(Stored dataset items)

----

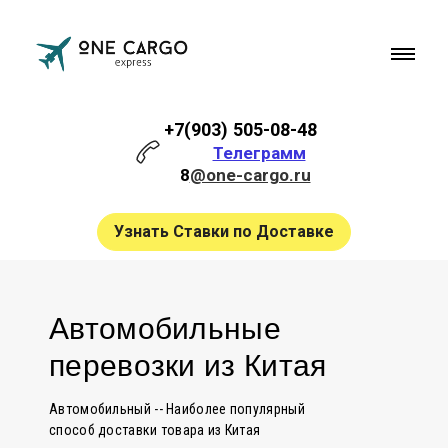
+7(903) 505-08-48
Телеграмм
8
@one-cargo.ru
Узнать Ставки по Доставке
Автомобильные
перевозки из Китая
Автомобильный -- Наиболее популярный
способ доставки товара из Китая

----

Requirement – Return each entry above unchanged. Leave the pictures out.

Result of the exercise –
+7(903) 505-08-48
Телеграмм
8
@one-cargo.ru
Узнать Ставки по Доставке
Автомобильные
перевозки из Китая
Автомобильный -- Наиболее популярный
способ доставки товара из Китая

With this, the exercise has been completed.